You could use this to write the sieve of Eratosthenes, but a better way would be to get all the values that are not multiples. The reason is that, then you can just stack a bunch of these together to produce your full prime sieve
innerSieve j ls = [x | x <- ls, x `mod` j /= 0]
Here the /= is Haskell's way of saying "not equal". Cool, so lets build a prime sieve out of this
sieve (x:xs) = x : sieve (innerSieve x xs)
sieve [] = []
What does this say? well it takes a list of numbers, and gives you back a new list consisting of the first of those numbers, and the sieve applied to the rest of those numbers except for those that are multiples of the first one. The (x:xs) is a pattern that matches any list other than the empty list, binding x with the head of the list, and xs with the tail of the list. [] is a pattern that matches any empty list.
Finally, you can define the infinite list of all primes
primes = sieve [2..]
The expression [2..] generates the list 2,3,4,5,6,7,etc going on forever. Looks scary (infinite lists), but is okay because of Haskell's famed lazy evaluation. To get the nth prime you can say:
nthPrime n = primes !! (n - 1)
which just indexes into the list of primes.
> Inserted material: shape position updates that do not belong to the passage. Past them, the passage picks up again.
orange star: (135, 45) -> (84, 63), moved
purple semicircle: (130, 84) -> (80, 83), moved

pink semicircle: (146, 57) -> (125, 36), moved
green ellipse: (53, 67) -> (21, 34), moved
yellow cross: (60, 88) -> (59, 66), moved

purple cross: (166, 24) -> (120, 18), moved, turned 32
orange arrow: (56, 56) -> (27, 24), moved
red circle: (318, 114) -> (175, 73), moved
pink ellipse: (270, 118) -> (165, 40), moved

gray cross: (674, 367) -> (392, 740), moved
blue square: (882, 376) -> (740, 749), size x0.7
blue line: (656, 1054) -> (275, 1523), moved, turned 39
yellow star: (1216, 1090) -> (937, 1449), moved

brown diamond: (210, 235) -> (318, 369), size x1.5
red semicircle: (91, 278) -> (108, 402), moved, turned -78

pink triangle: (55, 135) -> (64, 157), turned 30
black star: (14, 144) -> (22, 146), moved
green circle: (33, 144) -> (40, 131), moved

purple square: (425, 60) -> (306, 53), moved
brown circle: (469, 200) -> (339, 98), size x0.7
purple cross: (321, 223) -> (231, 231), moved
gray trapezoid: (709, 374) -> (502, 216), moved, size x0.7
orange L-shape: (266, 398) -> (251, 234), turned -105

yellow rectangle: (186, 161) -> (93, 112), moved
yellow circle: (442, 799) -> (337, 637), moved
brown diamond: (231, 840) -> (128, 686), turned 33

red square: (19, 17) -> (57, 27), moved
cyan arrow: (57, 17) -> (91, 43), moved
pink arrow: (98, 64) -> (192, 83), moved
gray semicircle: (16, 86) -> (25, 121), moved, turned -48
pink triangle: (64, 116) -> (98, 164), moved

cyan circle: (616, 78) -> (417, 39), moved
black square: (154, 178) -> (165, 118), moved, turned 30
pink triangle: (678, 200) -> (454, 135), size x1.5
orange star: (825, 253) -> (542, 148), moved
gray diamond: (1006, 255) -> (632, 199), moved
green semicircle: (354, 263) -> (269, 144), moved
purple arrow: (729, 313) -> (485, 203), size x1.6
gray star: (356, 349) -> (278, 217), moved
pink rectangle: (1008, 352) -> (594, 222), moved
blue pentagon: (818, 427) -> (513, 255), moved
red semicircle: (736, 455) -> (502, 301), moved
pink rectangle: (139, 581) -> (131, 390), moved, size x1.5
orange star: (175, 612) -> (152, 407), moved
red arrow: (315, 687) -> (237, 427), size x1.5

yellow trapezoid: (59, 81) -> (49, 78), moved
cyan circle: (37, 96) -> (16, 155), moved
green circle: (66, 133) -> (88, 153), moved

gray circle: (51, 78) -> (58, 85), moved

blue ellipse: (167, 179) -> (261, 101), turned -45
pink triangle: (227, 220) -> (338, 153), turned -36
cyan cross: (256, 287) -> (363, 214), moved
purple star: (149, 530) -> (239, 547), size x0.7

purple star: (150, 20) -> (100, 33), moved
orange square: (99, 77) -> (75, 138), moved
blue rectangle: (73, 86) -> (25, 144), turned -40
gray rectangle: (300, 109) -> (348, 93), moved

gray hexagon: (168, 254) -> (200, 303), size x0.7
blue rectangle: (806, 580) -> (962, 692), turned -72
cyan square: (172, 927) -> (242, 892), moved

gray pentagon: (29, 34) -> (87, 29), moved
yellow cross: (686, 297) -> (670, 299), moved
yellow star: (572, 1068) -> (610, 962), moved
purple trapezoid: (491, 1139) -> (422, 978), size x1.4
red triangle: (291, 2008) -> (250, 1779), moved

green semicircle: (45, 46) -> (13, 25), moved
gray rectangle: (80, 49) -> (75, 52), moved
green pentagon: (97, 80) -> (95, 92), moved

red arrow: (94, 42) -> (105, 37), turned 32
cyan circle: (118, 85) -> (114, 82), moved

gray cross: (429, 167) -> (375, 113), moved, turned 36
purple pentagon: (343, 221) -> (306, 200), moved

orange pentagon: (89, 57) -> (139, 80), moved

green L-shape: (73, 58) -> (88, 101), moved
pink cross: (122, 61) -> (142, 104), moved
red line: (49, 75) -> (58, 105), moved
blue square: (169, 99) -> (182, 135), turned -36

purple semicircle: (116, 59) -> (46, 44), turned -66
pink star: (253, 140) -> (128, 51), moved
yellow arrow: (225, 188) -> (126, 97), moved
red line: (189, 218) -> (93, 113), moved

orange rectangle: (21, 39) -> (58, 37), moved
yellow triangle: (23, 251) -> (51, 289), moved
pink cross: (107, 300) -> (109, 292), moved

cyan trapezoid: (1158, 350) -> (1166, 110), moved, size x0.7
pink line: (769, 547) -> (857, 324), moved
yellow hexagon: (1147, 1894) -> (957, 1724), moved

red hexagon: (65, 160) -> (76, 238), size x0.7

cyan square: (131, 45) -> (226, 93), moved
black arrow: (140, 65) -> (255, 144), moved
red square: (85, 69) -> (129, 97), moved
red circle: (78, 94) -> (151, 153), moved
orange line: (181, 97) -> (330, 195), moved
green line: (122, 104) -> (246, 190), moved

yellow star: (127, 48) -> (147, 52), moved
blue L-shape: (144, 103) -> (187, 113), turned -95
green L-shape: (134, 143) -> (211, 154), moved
Haskell will only compute the minimum needed to return the result, so this function will terminate even though primes is infinitely long
or to get all the primes up to a number
primesUpToN n = take n primes
so, your entire code base ends up being:
sieve [] = []
sieve (x:xs) = x : sieve (innerSieve x xs) where
innerSieve j ls = [x | x <- ls, x `mod` j /= 0]
primes = sieve [2..]
nthPrime n = primes !! (n - 1)
primesUpToN n = take n primes
This isn't really the sieve of Eratosthenes, since you aren't "marking off" values. But, this sieve is actually "better" insofar as it is both faster and defines the set of all primes, rather than those up to a number. It is not how you should ever actually go about generating primes, but in 6 lines of code (most of which are unnecessary), it is hard to argue that mutation or looping makes things simpler.
Not only does this give a type error:
do {
innerSieve n;
sieve n (i + 1);
}
But it has the exact same value as
do {
sieve n (i + 1);
}
You have called a function "innerSeive", but then not done anything with the value.
If you would like to compute a value and then use the value in the next operation, use the (>>=) operator (sugared as let x = innerseive n; f2 n; within a do block).
However, for these mathematical functions, stay far, far away from do, let, (>>=), etc.